Namun di balik hiruk-pikuk musim liburan yang menggembirakan itu, Dinard juga diguncang kontroversi. Pemerintah kota menjual sebuah vila mewah seluas 700 meter persegi yang berstatus bangunan terklasifikasi hanya dengan harga 150.000 euro. Angka itu berarti nilai jualnya cuma sekitar 214 euro per meter persegi — jauh di bawah harga lazim properti di kota pesisir bergengsi tersebut. Seorang anggota dewan dari kubu oposisi kini resmi meminta Prefek Ille-et-Vilaine memeriksa legalitas penjualan itu, sementara kelompok politik lain di dewan kota dikabarkan tengah menyiapkan langkah serupa.
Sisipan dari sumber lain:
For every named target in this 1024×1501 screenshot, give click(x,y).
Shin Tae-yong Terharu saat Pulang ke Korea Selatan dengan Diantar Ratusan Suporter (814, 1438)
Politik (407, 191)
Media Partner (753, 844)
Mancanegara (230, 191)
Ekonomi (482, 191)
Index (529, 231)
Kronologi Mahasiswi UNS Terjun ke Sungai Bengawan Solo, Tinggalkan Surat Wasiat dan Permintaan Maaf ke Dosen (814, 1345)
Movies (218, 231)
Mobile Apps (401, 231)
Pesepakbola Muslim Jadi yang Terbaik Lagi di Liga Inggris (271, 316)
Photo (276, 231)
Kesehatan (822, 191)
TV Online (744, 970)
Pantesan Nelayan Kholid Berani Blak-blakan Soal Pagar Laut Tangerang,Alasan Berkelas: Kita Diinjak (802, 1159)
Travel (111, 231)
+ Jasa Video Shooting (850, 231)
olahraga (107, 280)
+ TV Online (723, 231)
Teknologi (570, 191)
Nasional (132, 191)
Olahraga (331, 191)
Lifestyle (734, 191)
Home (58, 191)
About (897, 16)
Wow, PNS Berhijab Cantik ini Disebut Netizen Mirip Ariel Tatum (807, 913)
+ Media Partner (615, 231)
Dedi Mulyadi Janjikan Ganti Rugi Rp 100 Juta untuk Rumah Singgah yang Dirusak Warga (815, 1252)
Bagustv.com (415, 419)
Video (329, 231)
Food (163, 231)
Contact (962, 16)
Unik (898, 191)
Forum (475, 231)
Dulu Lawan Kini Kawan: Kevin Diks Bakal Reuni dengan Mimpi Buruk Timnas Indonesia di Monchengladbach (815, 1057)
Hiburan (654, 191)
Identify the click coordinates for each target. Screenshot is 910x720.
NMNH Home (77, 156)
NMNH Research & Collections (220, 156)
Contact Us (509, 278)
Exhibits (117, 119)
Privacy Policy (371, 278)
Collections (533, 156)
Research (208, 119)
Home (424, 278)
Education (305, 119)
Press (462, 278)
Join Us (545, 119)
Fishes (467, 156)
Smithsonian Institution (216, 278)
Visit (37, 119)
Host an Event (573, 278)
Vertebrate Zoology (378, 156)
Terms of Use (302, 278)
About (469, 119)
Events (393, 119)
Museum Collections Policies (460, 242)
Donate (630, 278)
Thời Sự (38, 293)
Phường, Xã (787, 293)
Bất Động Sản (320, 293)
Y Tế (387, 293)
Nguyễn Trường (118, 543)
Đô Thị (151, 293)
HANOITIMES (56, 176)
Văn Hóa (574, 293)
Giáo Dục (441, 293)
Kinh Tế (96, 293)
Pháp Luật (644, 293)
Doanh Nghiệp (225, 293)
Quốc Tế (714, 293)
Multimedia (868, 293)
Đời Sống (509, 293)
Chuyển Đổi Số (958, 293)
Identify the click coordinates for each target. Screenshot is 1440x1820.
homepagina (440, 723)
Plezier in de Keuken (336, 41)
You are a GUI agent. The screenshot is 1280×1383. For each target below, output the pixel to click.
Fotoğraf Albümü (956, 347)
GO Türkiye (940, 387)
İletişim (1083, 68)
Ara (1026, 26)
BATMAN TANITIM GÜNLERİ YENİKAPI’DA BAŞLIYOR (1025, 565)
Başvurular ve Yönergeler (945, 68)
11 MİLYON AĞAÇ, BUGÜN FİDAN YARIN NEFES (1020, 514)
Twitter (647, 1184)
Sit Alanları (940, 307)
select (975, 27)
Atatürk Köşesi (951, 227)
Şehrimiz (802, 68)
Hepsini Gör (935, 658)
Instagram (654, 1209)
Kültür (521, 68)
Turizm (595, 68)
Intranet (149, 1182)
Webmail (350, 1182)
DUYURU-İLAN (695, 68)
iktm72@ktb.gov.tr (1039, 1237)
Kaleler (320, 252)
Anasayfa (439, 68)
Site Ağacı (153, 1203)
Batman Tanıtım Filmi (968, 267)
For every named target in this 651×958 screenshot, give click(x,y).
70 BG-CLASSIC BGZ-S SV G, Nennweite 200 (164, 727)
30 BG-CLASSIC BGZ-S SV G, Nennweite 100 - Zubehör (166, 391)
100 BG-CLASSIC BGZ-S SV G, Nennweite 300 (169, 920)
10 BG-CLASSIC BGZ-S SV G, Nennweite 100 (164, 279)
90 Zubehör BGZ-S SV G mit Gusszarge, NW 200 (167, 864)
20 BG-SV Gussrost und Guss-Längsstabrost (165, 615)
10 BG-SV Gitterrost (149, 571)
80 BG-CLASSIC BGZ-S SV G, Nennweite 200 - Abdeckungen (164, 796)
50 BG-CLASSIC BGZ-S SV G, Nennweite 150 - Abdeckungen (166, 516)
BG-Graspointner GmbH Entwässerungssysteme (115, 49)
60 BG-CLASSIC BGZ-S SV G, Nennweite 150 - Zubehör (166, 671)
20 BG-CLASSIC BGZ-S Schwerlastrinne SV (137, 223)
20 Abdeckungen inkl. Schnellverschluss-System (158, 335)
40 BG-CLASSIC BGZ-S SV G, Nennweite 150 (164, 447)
Musim Panas Penuh Tekanan: Panas Ekstrem, Kebakaran, dan Inflasi
Musim liburan tahun ini di Prancis berlangsung di bawah tekanan besar. Gelombang panas berkepanjangan, yang dikenal dengan istilah canicule, melanda sebagian besar wilayah dan memaksa pemerintah mengeluarkan peringatan kesehatan berulang kali. Kebakaran hutan juga melanda sejumlah kawasan, terutama di wilayah selatan yang selama ini menjadi tujuan liburan favorit warga Prancis. Sementara itu, inflasi yang masih tinggi membuat ongkos perjalanan, akomodasi, dan konsumsi selama liburan menjadi semakin mahal.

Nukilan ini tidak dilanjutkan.